4.1. Introduction to the Dataset
The first dataset is the StreamSpot dataset. The StreamSpot dataset is a dataset designed for system behavioral analysis and anomaly detection; it covers a number of different scenarios and provides researchers with a platform to test and validate their security detection methods. This dataset consists of six scenarios, five of which reflect normal user behavior, while the other scenario simulates an attack, specifically showing a process of downloading a program from a malicious URL and exploiting a flash memory vulnerability to gain system administrator privileges. To ensure the diversity and reliability of the data, each scenario was run 100 times during the data collection phase, while the SystemTap tool was used to record in detail various information about the system at runtime, which is crucial for subsequent system behavior analysis and model construction. In addition, the StreamSpot dataset performs well for developing and testing anomaly detection algorithms and is particularly suitable for those based on graphical analytics, machine learning, and streaming data processing approaches. The detailed information on the StreamSpot dataset is shown in
Table 2:
The second dataset is the NSL-KDD dataset. It is a commonly used test dataset in network IDSs and an improved version of the KDD 99 dataset used in the KDD Cup 1999 competition. The dataset contains a large number of network connection records. Each record is labeled to indicate whether the connection represents normal network activity or a specific type of attack. The NSL-KDD dataset consists of four sub-datasets: KDDTest+ (the complete test set), KDDTest-21 (a subset of KDDTest+ that excludes the records with difficulty level 21), KDDTrain+ (the complete training set), and KDDTrain+20Percent (a 20% subset of KDDTrain+). Each record contains 43 features, which can be categorized as follows:
Basic features: They are extracted from TCP/IP connections, such as the duration, protocol type, and service type.

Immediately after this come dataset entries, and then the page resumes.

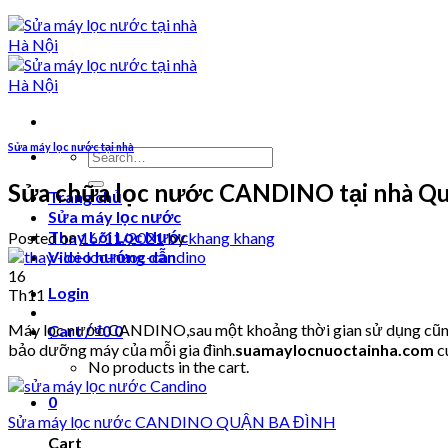
Sửa máy lọc nước tại nhà
Search
for:
Sửa chữa lọc nước CANDINO tại nhà Qu
Trang chủ
Sửa máy lọc nước
Thay Lõi Lọc Nước
Posted on
16/11/2021
by
khang khang
Video hướng dẫn
16
Login
Th11
Máy lọc nước CANDINO,sau một khoảng thời gian sử dụng cũng sẽ
Cart /
₫
0
0
bảo dưỡng máy của mỗi gia đình.
suamaylocnuoctainha.com
c
No products in the cart.
0
Sửa máy lọc nước CANDINO QUẬN BA ĐÌNH
Cart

Traffic features: They are related to the same host or service, such as the number of connections, the error rate, etc.
Content characteristics: They reflect the content in the packet, such as the number of login attempts and the number of file creations.
The breakdown of the different sub-categories of each attack is given in the following table (
Table 3):
4.2. Experimental Results on the StreamSpot Dataset
Compared to the NSL-KDD dataset, the StreamSpot dataset is a collection of experimental data specifically designed for network anomaly detection in edge streams, which means that it fully takes into account the characteristics of edge devices and the types of attacks the devices may suffer from during the data collection, annotation, and preprocessing phases, and the use of the StreamSpot dataset to test the IDS can more accurately reflect the system’s performance in the edge device environment. Moreover, the attack scenario in the StreamSpot dataset is to download a program from a malicious URL and use a flash memory vulnerability to obtain system administrator privileges. This scenario is designed to be closer to the types of attacks that may be suffered by the actual edge devices, which helps to more realistically evaluate the detection capability and adaptability of the IDS.
In the experimental setup, 400 of the 500 samples from the normal dataset were used for training and 100 for testing, while all 100 malicious samples were exclusively allocated to testing, and additionally 1000 generated samples were included in the training dataset to enhance model generalization, with the training configuration comprising 10 epochs, a learning rate of 0.0001, and a dropout rate of 0.4 to prevent overfitting. To determine the optimal number of training epochs, we designed an experiment where the epoch count served as the independent variable, while three key metrics—AUC (area under the receiver operating characteristic curve) for class discrimination, AP (Average Precision) for multi-class precision-recall balance, and FPR (False Positive Rate) for specificity quantification—were employed as dependent variables. By systematically varying epochs from 1 to 10 and analyzing the corresponding changes in these metrics, we identified the inflection point at epoch 10 where the model achieved a Pareto-optimal trade-off among detection accuracy, reliability, and the false alarm rate, providing empirical justification for the optimal training duration.These metrics offer a comprehensive model assessment, while the model was also evaluated using four other metrics—accuracy, precision, recall, and the F1-score—and compared with other mainstream models.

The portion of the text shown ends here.